A joint strike by the United States and Venezuela killed a leader of the Tren de Aragua transnational gang, President Donald Trump and officials in both countries said Friday, dealing a blow to a syndicate the Trump administration has blamed for an influx of violent crime and illicit drugs.
The strike took place this past week alongside Venezuelan security forces, Defense Secretary Pete Hegseth said, without providing a precise date. He said it targeted a compound housing Hector Rusthenford Guerrero Flores, a founder of Tren de Aragua.

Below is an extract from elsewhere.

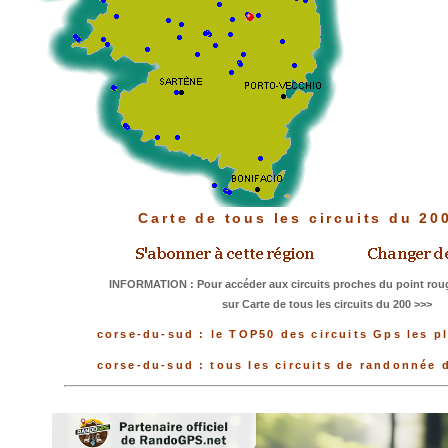
Carte de tous les circuits du 2
INFORMATION : Pour accéder aux circuits proches du point roug
sur Carte de tous les circuits du 200 >>>
corse-du-sud : le TOP50 des circuits Gps les p
corse-du-sud : tous les circuits de randonnée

A statement from Venezuela’s communications ministry said the operation took place in Venezuela, in the southeast of the state of Bolívar. Hegseth and Venezuelan officials said Guerrero Flores had been killed in the strike.
Guerrero Flores, 43, was better known by the alias Niño Guerrero, meaning “warrior child.” He was wanted in the United States on federal charges of directing acts of terrorism, alongside other charges.

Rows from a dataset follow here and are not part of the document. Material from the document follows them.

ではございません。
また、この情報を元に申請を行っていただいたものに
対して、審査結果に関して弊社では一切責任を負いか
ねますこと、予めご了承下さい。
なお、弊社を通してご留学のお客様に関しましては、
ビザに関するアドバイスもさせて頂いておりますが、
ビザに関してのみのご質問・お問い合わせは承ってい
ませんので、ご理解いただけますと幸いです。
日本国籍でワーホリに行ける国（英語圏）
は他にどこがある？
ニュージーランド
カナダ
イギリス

The CIA, which has dedicated expanded resources to Latin America during Trump’s second term, supplied the intelligence that led to the strike, according to a senior administration official, who spoke on condition of anonymity given the sensitivity of the operation.

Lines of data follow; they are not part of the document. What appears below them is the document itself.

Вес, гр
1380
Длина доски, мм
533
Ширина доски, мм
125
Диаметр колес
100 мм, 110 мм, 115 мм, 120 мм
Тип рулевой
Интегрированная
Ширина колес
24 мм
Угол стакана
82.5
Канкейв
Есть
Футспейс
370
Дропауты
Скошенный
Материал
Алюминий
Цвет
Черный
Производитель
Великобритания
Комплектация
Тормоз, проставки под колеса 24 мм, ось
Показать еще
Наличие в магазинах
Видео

Trump said on social media that the U.S. military’s Southern Command had conducted the strike at his direction as part of his pledge to dismantle foreign gangs. His administration designated Tren de Aragua as a foreign terrorist organization last year.
Trump said the operation had been conducted with the Venezuelan government, which has become more cooperative with the United States since the United States captured former Venezuelan leader Nicolás Maduro and helped install a more pliant replacement, Delcy Rodríguez.
Trump posted a video of a building exploding and invoked the names of crime victims in Georgia and Texas, calling the operation “retribution” for their families.
Trump has often railed against the gang, using it to push his deportation agenda and to justify his military strikes on vessels purportedly ferrying illegal drugs from Venezuela to the United States. Critics have questioned whether Tren de Aragua has truly played the dangerous role that Trump says it has.
Gen. Francis L. Donovan, who leads U.S. Southern Command, thanked Venezuelan security forces in a social media post for their support in what he described as a joint operation.
The Venezuelan government said in a statement Friday that a combined operation had targeted organized crime structures. The operation was based on the exchange of intelligence between the two countries, the statement said.
Tren de Aragua originated as a prison gang in Venezuela in the mid-2000s and has since expanded across Latin America and several U.S. cities. The organization is one of the most notorious in the region, focused on sex trafficking, human smuggling and drugs, drawing intense scrutiny from U.S. law enforcement.
The Biden administration in 2024 issued a reward of up to $5 million for information leading to Guerrero Flores. He was charged last year in a New York federal court under the second Trump administration with racketeering, terrorism, drug importation and firearms offenses.